Высокой художнической смелостью отличается и комедия «Плоды просвещения». По словам Бернарда Шоу, Толстой обнажил здесь «все ничтожество и абсурдность праздной высокомерной жизни». Пьеса построена новаторски: здесь сопоставляются, сталкиваются люди из антагонистических социальных миров – на одном полюсе богатое барское семейство, на другом – слуги и мужики-ходоки, добивающиеся возможности купить насущно им необходимый участок помещичьей земли. На свой лад реализуется здесь антитеза, восходящая еще к Пушкину, – «рабство тощее» против «барства дикого» – и высмеивается умственное убожество господ, которые тешат себя грубыми суевериями.
Глубокий социально-психологический конфликт лежит и в основе драмы «Живой труп», где герой – правдоискатель, порвавший с барской средой, трагически запутывается, не находит выхода, но сохраняет до смертного часа чувство достоинства и нравственную независимость.
В 1898 г. вышел трактат Толстого «Что такое искусство?» – обширный острополемический труд, посвященный вопросам, над которыми писатель размышлял в течение всей жизни.

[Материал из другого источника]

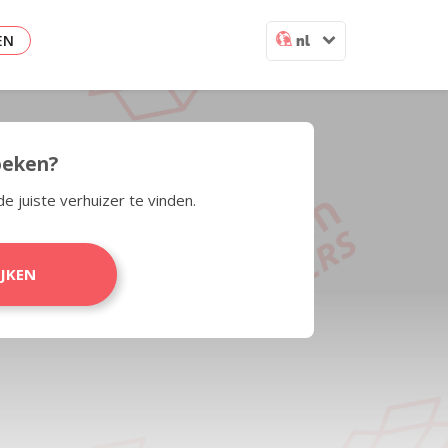
EN
nl
zoeken?
de juiste verhuizer te vinden.
IJKEN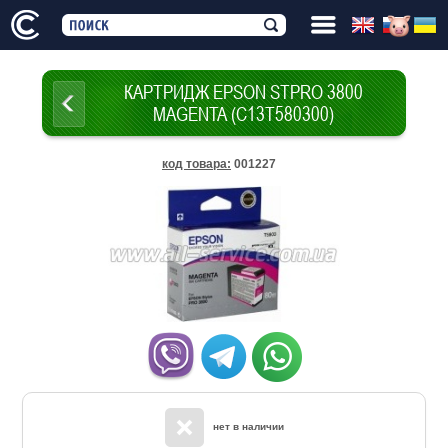
КАРТРИДЖ EPSON STPRO 3800
MAGENTA (C13T580300)
код товара
:
001227
нет в наличии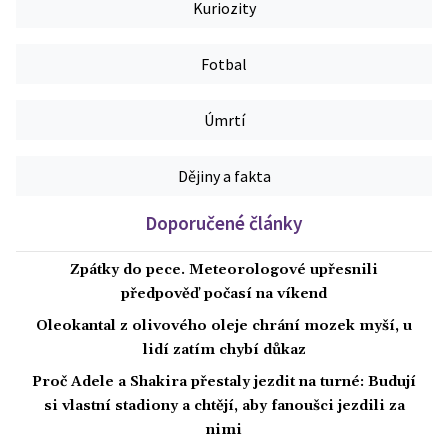
Kuriozity
Fotbal
Úmrtí
Dějiny a fakta
Doporučené články
Zpátky do pece. Meteorologové upřesnili
předpověď počasí na víkend
Oleokantal z olivového oleje chrání mozek myší, u
lidí zatím chybí důkaz
Proč Adele a Shakira přestaly jezdit na turné: Budují
si vlastní stadiony a chtějí, aby fanoušci jezdili za
nimi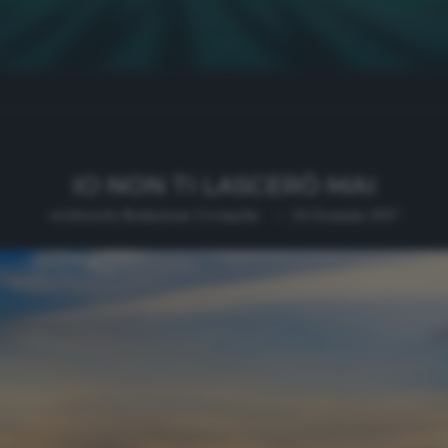
IO NON TI LASCERÒ MAI
written by
Redazione Cronache
24 Gennaio 2017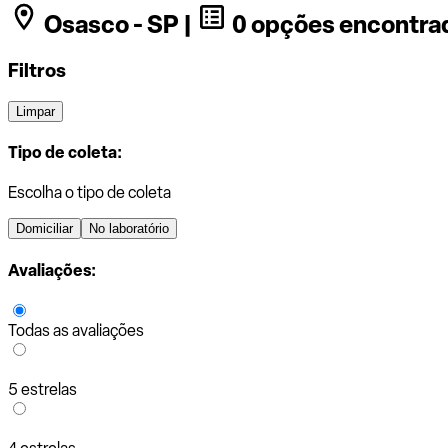
Osasco - SP |
0 opções encontra
Filtros
Limpar
Tipo de coleta:
Escolha o tipo de coleta
Domiciliar
No laboratório
Avaliações:
Todas as avaliações
5 estrelas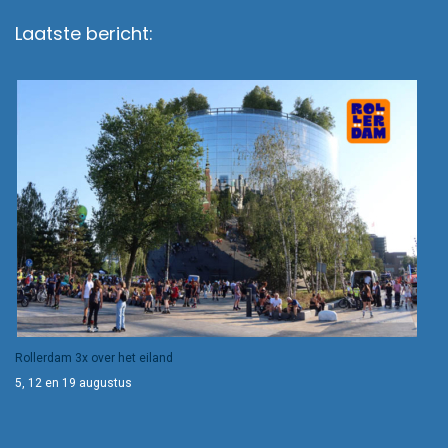
Laatste bericht:
Rollerdam 3x over het eiland
5, 12 en 19 augustus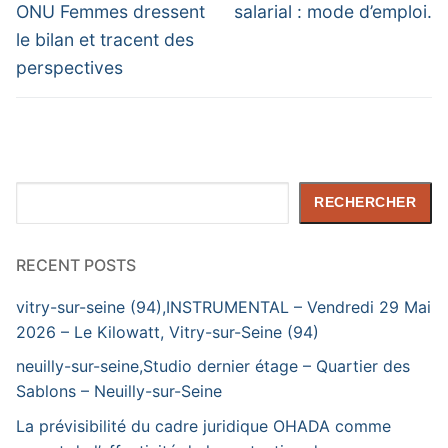
ONU Femmes dressent
salarial : mode d’emploi.
le bilan et tracent des
perspectives
Rechercher
RECHERCHER
RECENT POSTS
vitry-sur-seine (94),INSTRUMENTAL – Vendredi 29 Mai
2026 – Le Kilowatt, Vitry-sur-Seine (94)
neuilly-sur-seine,Studio dernier étage – Quartier des
Sablons – Neuilly-sur-Seine
La prévisibilité du cadre juridique OHADA comme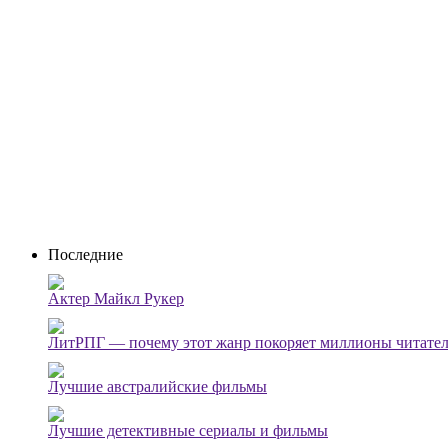
Последние
Актер Майкл Рукер
ЛитРПГ — почему этот жанр покоряет миллионы читате
Лучшие австралийские фильмы
Лучшие детективные сериалы и фильмы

Толстой – мыслитель и художник – решал в стихийно-материалистическом духе основной вопрос эстетики, вопрос об отношении искусства к действительности: он всегда ратовал за правду в искусстве, за его содержательность, за отражение в нем существенных сторон жизни. Он был убежден, что труд писателя, художника – выполнение важного долга перед народом, а народно-поэтическое творчество, язык, образность представляют ценный источник вдохновения для писателя.
Однако в книге «Что такое искусство?» не могли не сказаться противоречия мысли Толстого тех лет. Он проницательно увидел в художественной жизни «конца века» черты духовного вырождения, осудил элитарность, нездоровую изощренность, скудость содержания, присущую искусству декаданса; но под топор толстовской критики попали заодно и подлинные таланты, большие мастера. И уж вовсе несправедливыми оказались его оценки ряда классиков мировой литературы, музыки, живописи, которых он причислил к кругу творцов «господского искусства», чуждых народу и непонятных ему. Осуждая культ гениев, искусственно поддерживаемый буржуазной эстетикой, он ставил под сомнение подлинные заслуги, подлинное величие этих гениев, будь то Бетховен или Шекспир.
В трактате «Что такое искусство?» автор выразил свою искреннюю боль и тревогу по поводу того, что трудящиеся массы, т. е. подавляющее большинство человечества, не могут пользоваться благами культуры. В этой тревоге были свои серьезные основания. Но Толстой был неправ, когда пытался оценивать сложные явления искусства с позиций патриархального крестьянства и решать наболевшие проблемы художественной культуры с помощью религиозно-утопической проповеди.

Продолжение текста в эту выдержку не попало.